Request timeout and retry pattern
Handle slow/failing requests with exponential backoff and max retries.
The internet is unreliable. Networks drop packets, servers get overloaded, and load balancers time out slow requests. A robust client doesn't fail on the first hiccup — it retries with exponential backoff, giving the server time to recover without hammering it with duplicate requests.
This template shows the complete timeout and retry dance: send a request with a deadline, wait for a response, and if you hit a timeout or a server error, wait a bit longer each time before trying again. The backoff prevents thundering-herd scenarios where dozens of clients all retry at once, turning a momentary blip into a full outage.
When to use this template
- API client libraries — document how your SDK handles transient failures so users know what to expect when the network is flaky.
- Resilience policy docs — define retry budgets and timeout windows for different API endpoints (file uploads need longer timeouts than metadata lookups).
- On-call runbooks — trace request flow under load so on-call engineers can explain cascading failures to stakeholders ("Why did 30% of requests fail?").
How to adapt it
Customize the decision points and delays to your system:
- Vary timeout by operation — add a diamond after "Send request": "Is this a long-lived operation (upload/export)?" to branch to 30s vs 5s timeouts.
- Add circuit breaker — after "Increment retry count", check if the service has been failing frequently; if so, fail-fast instead of burning retries.
- Jitter and backoff strategies — replace "Increase backoff delay" with full-jitter or decorrelated jitter to avoid thundering herds when multiple clients retry together.
Visual edits regenerate clean code, so you can document your real retry thresholds without manual syntax updates.
Mermaid code
Copy it anywhere Mermaid is supported — GitHub, Notion, or your docs.
flowchart TD
A[Send HTTP request] --> B[Set timeout clock]
B --> C{Response within timeout?}
C -->|Yes| D{Status code ok?}
D -->|2xx| E[Return success]
D -->|5xx/other| F[Increment retry count]
C -->|No - timeout| F
F --> G{Retry count < max?}
G -->|No| H[Return error to caller]
G -->|Yes| I[Wait with backoff]
I --> J{Max backoff reached?}
J -->|No| K[Increase backoff delay]
J -->|Yes| L[Use max backoff]
K --> A
L --> A
Frequently asked questions
- What is a request timeout and retry pattern?
- It's a fault-tolerance strategy for unreliable networks and overloaded services.
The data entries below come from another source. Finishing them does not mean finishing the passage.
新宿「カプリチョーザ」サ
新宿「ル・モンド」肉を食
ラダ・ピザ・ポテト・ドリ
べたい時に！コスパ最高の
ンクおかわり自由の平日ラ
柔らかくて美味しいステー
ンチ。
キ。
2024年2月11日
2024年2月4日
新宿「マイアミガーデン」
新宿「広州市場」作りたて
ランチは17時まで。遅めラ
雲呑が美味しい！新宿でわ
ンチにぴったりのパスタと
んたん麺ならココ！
When a request doesn't complete within a deadline or returns a server error, the client waits an increasing amount of time before retrying — up to a maximum retry count. This prevents thundering-herd problems and gives transient failures time to recover.
- Why use exponential backoff instead of retrying immediately?
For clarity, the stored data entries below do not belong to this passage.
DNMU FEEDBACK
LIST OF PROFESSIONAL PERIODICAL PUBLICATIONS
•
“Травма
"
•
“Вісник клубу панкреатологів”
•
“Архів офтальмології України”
- Immediate retries hammer an already-stressed service and make things worse. Exponential backoff (wait 100ms, 200ms, 400ms, 800ms…) gives the service time to drain its queue and recover. It also prevents your client from becoming a denial-of-service attack on itself.
- How do I adapt this for my API?
- Set the timeout based on your SLA: 5s for most APIs, 10-30s for file uploads. Start backoff at 100-500ms and double it each retry. Set max retries to 3-5 (including the original attempt). Add jitter (random ±10%) to prevent multiple clients retrying simultaneously. Visual edits let you adjust the decision thresholds without rewriting code.
- Should I retry all errors or only some?
- Retry only idempotent requests on transient errors: 408 (timeout), 429 (rate limit), 502/503/504 (server error). Never retry 4xx client errors (401, 403, 400) or non-idempotent POST requests unless you've confirmed idempotency. Add this logic to the 'Status code ok?' diamond with more granular branches.